Una formula ideata per evitare accordi sottobanco soprattutto nell’ultima partite del girone di qualificazione tra due squadre, a danno della terza che riposa. L’idea di Infantino non è stata ancora sottoposta al Consiglio della Fifa. E rappresenterebbe senza dubbio un passo in avanti verso la trasparenza, dopo la recente assegnazione di un rigore nel Mondiale per club attraverso la moviola in campo, la VAR, in Giappone tra il Kashima Antlers e Atletico Nacional di Medellin. Niente più recriminazioni, rumors, sospetti. E soprattutto niente più partite più o meno truccate, che occupano un posto di rilievo nella narrativa del pallone.

Un fenomeno senza tempo che ha portato benefici ma anche incubi alla Nazionale italiana. Trentaquattro anni fa l’Italia di Enzo Bearzot pareggiava con il Camerun (1-1), per gli azzurri bastava non perdere dopo i contestati pari con Polonia e Perù, tra i fischi dei tifosi in Spagna e, idealmente, in Italia. Partita inguardabile, quasi non giocata dalle due squadre, saltò fuori un’inchiesta. Non se ne fece nulla ma i sospetti non sono mai svaniti. Ma i casi sono tanti. E se l’Italia ha pagato il conto agli Europei 2004, eliminati grazie all’«amichevole» 2-2 tra Svezia e Danimarca, i tedeschi sempre ai Mondiali ‘82 scrissero «il patto di non aggressione di Gijon»: sconfitti 1-0 con l’Austria, 80 minuti di partita alla camomilla dopo il vantaggio austriaco, punteggio che mandava avanti nel torneo le due nazionali, con Nigeria eliminata. Forse, il peggior biscottone di sempre dopo quello avvenuto quattro anni prima, in Argentina. L’Albiceleste che doveva vincere i Mondiali per non far perdere la pazienza al generale Videla cercava un successo con almeno quattro reti di scarto contro il Perù, che di reti ne aveva subite cinque in sei partite.

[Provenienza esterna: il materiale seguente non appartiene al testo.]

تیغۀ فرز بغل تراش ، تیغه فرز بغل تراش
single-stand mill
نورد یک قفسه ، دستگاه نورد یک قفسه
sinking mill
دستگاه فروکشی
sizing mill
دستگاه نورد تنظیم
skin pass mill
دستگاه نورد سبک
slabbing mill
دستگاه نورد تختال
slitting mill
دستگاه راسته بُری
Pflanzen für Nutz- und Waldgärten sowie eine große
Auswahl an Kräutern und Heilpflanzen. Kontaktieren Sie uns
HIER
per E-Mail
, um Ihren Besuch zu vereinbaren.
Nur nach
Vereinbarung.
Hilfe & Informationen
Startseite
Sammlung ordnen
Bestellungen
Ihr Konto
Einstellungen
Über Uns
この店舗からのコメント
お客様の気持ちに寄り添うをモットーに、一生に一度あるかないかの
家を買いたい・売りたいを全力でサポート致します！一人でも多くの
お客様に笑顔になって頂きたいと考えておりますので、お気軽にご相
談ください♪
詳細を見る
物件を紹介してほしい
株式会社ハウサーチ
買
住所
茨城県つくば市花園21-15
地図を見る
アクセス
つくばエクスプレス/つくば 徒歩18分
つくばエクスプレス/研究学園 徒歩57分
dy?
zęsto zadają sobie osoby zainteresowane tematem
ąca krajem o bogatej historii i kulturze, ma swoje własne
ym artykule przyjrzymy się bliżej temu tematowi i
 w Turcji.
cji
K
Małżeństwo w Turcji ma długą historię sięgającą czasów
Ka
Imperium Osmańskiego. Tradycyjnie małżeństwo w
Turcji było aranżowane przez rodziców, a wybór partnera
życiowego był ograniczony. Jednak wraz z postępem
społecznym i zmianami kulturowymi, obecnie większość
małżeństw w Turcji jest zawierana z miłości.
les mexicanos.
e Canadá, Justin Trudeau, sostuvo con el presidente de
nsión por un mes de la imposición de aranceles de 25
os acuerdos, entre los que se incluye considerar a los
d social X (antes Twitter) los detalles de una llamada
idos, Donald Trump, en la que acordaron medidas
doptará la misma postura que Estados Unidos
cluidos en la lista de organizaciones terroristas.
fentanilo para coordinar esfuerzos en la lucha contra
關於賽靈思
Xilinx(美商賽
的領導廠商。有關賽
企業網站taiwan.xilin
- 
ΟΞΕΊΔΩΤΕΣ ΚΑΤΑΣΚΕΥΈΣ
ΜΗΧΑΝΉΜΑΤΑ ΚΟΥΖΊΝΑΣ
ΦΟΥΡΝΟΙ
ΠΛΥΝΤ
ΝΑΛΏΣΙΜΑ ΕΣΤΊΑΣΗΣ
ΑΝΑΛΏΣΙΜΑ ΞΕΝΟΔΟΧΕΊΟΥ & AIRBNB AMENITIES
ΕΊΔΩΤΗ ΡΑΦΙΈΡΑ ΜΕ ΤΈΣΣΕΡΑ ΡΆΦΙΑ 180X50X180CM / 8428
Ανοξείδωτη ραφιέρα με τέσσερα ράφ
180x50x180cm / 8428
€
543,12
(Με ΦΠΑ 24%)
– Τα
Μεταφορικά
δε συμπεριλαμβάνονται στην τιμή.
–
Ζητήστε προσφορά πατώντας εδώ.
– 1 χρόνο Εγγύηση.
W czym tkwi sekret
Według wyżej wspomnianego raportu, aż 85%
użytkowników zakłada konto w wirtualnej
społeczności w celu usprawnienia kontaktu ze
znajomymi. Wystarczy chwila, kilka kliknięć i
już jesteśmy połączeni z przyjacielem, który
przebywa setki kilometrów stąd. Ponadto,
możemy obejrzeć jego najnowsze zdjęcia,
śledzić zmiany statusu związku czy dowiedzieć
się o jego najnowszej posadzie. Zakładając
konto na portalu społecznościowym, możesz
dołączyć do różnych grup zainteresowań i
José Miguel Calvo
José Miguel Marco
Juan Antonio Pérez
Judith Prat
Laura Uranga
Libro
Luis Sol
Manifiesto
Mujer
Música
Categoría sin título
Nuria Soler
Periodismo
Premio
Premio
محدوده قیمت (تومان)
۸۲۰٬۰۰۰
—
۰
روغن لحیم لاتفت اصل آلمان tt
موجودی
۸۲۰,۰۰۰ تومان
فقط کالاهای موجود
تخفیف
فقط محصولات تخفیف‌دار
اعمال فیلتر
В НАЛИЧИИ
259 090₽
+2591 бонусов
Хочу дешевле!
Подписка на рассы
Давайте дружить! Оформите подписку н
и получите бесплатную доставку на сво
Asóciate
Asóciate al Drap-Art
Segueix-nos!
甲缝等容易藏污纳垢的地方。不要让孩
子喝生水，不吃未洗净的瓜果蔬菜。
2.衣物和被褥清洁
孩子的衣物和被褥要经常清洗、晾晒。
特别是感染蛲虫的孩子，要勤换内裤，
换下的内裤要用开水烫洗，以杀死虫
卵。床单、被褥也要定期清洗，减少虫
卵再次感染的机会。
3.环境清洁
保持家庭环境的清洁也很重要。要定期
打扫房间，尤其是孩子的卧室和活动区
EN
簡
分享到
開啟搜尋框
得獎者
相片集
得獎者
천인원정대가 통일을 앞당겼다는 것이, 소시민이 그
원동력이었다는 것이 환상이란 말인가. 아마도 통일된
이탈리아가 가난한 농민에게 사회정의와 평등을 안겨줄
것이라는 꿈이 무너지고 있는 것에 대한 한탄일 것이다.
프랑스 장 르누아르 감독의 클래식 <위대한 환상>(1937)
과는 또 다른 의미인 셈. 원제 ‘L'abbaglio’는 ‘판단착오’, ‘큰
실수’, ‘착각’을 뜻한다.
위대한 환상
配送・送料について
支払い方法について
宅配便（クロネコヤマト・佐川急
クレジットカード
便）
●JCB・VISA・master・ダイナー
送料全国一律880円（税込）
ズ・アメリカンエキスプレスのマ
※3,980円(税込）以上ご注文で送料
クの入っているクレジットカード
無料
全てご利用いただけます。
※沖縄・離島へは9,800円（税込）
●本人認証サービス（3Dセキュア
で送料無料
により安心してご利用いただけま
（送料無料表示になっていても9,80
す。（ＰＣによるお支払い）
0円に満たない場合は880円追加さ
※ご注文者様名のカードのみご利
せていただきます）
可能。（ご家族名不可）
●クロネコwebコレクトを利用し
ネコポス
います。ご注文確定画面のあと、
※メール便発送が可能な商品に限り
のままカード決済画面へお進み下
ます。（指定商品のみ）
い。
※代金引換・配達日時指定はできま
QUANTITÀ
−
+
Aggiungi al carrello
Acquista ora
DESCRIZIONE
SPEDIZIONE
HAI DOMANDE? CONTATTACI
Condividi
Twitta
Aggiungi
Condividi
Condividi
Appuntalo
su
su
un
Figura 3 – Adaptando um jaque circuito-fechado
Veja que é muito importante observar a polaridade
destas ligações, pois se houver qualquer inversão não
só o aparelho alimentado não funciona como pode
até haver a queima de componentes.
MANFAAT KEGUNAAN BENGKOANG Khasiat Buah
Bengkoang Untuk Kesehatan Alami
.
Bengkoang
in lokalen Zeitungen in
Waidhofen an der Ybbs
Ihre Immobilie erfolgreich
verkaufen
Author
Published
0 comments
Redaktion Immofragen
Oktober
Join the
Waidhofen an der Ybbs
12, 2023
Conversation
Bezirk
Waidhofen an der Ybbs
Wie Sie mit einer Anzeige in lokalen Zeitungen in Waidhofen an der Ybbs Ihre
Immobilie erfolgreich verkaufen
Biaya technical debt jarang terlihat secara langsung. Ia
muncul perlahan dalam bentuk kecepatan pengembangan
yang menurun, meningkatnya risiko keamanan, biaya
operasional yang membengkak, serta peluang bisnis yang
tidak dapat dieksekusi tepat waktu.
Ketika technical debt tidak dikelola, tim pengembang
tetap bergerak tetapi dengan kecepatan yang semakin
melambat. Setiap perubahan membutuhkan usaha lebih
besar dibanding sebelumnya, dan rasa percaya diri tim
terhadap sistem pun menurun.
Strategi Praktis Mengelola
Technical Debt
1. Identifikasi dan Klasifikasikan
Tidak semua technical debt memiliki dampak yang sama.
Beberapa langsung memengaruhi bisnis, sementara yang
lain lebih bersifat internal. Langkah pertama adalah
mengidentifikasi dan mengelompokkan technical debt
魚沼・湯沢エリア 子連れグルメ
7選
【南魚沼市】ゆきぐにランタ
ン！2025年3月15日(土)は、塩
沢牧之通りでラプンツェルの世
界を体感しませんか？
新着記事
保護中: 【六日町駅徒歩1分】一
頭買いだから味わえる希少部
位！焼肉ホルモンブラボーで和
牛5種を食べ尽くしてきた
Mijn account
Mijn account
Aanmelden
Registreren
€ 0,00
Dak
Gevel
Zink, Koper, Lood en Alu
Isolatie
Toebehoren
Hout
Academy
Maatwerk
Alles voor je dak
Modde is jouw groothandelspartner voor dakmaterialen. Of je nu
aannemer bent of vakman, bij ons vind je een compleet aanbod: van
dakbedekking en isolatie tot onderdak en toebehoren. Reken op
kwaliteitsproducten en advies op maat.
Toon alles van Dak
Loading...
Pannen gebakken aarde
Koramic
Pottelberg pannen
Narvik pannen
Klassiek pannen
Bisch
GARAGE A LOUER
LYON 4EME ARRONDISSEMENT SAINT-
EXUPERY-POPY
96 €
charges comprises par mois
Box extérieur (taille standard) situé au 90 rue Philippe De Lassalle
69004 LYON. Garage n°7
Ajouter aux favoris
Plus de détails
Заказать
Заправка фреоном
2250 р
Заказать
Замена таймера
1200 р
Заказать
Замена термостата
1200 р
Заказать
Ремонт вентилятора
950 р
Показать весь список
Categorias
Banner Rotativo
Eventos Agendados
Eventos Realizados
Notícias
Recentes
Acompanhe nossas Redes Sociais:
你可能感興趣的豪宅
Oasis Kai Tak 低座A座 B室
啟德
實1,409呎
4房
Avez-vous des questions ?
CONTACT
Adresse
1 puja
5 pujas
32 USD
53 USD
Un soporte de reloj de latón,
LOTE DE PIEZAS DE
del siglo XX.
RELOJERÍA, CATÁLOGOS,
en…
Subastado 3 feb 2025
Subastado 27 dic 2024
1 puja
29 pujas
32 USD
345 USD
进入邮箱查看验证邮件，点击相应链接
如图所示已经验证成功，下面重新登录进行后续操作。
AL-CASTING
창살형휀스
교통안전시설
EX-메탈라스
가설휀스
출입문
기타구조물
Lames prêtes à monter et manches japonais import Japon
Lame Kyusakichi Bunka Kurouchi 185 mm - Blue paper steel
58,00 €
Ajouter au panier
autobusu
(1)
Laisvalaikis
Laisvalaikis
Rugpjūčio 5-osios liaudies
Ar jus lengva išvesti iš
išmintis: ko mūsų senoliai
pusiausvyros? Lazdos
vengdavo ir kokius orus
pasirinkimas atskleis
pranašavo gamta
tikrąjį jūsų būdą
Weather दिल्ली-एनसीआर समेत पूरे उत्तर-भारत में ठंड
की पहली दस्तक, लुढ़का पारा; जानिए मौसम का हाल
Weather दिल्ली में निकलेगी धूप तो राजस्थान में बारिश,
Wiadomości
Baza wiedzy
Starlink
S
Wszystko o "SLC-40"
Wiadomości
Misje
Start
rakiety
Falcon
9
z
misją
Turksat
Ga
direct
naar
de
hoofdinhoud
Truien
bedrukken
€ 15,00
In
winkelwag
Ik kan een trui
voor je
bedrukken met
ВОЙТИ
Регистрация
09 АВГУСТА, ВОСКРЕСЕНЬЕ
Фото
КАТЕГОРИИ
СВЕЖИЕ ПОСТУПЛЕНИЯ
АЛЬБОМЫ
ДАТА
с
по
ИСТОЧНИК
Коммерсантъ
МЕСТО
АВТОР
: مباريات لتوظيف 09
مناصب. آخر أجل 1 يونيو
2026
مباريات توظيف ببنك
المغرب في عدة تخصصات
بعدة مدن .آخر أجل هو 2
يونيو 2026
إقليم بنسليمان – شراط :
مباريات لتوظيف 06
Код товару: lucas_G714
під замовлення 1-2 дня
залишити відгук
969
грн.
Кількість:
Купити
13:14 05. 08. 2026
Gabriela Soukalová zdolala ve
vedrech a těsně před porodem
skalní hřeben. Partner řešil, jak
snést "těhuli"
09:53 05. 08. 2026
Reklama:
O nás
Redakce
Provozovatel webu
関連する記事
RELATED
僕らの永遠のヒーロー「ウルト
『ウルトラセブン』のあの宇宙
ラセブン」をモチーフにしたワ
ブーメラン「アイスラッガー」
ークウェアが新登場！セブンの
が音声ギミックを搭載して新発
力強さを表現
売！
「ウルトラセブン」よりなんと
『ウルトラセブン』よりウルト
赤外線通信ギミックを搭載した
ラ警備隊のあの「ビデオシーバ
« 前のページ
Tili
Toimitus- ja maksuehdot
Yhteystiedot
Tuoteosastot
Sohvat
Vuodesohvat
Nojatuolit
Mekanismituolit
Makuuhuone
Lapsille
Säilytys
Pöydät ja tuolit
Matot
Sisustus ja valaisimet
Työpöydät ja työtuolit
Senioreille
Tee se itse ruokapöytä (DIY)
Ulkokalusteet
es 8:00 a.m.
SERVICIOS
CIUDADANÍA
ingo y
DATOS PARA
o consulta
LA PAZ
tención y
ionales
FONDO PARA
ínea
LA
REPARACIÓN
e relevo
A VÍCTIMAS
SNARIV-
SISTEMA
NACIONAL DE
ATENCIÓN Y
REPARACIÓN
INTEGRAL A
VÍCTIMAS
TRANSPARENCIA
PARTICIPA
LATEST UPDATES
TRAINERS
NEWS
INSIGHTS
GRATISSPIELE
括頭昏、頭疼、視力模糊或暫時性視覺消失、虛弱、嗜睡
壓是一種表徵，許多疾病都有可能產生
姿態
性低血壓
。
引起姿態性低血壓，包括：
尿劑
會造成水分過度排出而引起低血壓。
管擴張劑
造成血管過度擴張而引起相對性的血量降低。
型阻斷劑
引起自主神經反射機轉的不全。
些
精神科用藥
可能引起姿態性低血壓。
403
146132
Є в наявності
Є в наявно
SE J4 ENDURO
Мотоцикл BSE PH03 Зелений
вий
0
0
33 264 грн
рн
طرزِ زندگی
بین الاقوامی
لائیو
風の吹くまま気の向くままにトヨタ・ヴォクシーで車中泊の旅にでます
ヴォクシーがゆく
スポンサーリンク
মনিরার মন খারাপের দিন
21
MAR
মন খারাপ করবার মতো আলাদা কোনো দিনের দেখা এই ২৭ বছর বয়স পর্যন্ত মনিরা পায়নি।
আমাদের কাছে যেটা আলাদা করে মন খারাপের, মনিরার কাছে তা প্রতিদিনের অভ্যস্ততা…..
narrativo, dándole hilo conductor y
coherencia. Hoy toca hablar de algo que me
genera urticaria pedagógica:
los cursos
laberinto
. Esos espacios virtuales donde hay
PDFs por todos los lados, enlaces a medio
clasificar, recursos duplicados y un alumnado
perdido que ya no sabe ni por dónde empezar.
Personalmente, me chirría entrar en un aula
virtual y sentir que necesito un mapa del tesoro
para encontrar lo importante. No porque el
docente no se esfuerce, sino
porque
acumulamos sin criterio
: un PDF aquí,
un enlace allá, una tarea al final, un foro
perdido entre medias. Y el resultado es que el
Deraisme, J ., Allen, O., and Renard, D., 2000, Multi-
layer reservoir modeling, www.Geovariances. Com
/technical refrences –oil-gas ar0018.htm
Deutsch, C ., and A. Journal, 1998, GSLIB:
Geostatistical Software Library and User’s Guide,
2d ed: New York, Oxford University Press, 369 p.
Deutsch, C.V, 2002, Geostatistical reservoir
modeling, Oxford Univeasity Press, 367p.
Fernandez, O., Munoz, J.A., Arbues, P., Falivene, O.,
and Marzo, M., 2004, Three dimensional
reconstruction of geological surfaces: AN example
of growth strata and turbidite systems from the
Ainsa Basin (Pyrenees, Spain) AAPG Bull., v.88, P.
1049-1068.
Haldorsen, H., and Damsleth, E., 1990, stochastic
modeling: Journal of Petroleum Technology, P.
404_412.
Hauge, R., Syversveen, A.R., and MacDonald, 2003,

Complicato? Non per il portiere dei peruviani, El Loco Quiroga, una specie di René Higuaita ante litteram e originario di Rosario – la sede della partita-, che diventava spettatore non pagante nel successo argentino, 6-0, per la soddisfazione della Junta Militar. Quiroga negli anni era l’indiziato numero uno, senza prove fondate, della gara accomodata. E qualche anno fa era uno scrittore argentino, Fernando Rodriguez Mondragon, figlio dell’ex capo assoluto del narcotraffico di Calì, in un libro a spiegare di essere venuto a conoscenza della partita truccata. La fonte era uno zio inserito nel giro della coca. L’Argentina doveva raggiungere la finale, il Brasile invece era destinato all’eliminazione.